Masyarakat mencoba masuk ke Kantor PT Antam, namun dihalangi oleh aparat kepolisian, hingga akhirnya terjadi aksi dorong. Meski sempat memanas, aksi unjuk rasa itu akhirnya teredam saat Asisten Keamanan PT Antam Tbk menemui massa.
Saat menemui massa aksi, perwakilan perusahaan yang bergerak di bidang pertambangan itu mengatakan akan menyampaikan keluhan warga kepada Direktur Utama (Dirut) PT Antam Tbk.
Sementara itu, Jenderal Lapangan, Ikbal saat menyampaikan orasinya mengatakan, aksi demonstrasi ini merupakan yang kedua kalinya.
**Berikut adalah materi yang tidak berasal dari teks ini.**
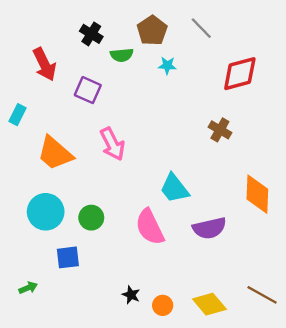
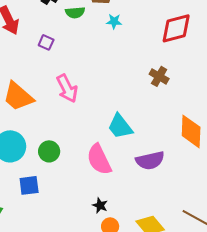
purple square: (88, 90) -> (46, 42), size x0.7
black star: (131, 295) -> (100, 205), moved

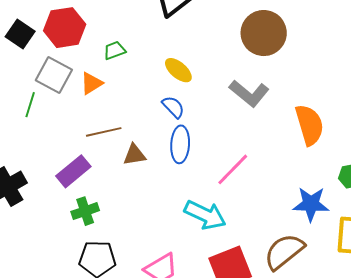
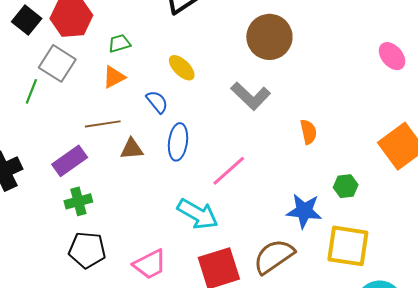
orange triangle: (91, 83) -> (114, 77), moved
blue semicircle: (173, 107) -> (157, 102), moved
orange semicircle: (309, 125) -> (308, 132), size x0.6

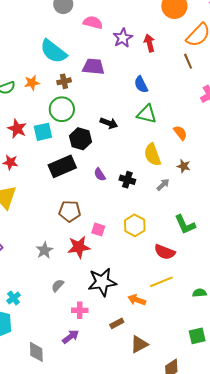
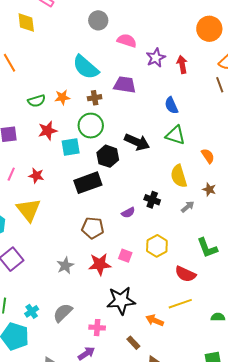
black arrow: (109, 123) -> (137, 142), size x1.4
red star: (17, 129) -> (48, 131), moved, turned 30
purple semicircle: (100, 174) -> (128, 213), moved, turned -88
pink square: (98, 230) -> (125, 256), moved
gray semicircle: (58, 285) -> (63, 313), moved, size x1.5
brown rectangle: (117, 323) -> (133, 343), turned 72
Sebelumnya PT Antam Tbk berjanji akan merealisasikan tuntutan massa aksi, namun sampai saat ini tidak ada realisasi.
“Sebagai masyarakat Konawe Utara kami berharap PT Antam bisa memberikan keadilan, untuk diberdayakan mengelola Sumber Daya Alam yang ada,” tegasnya saat menyampaikan orasinya.
Dijelaskan, Izin Usaha Pertambangan (IUP) PT Antam Tbk di Kabupaten Konut, seluas 16.928 hektar, namun sangat minim adanya pemberdayaan masyarakat lokal.
Seperti di Desa Morombo, Kecamatan Langgikima lanjut dia, ada surat perintah kerja (SPK) yang diberikan perusahaan kepada pihak dari luar dari Konut seluas 150 hektar.
“Lalu tidak ada keadilan yang di Mandiodo, kami juga berharap agar PT Antam Tbk bisa membuka seluas-luasnya peluang itu di tengah tengah penderitaan masyarakat,” tuturnya.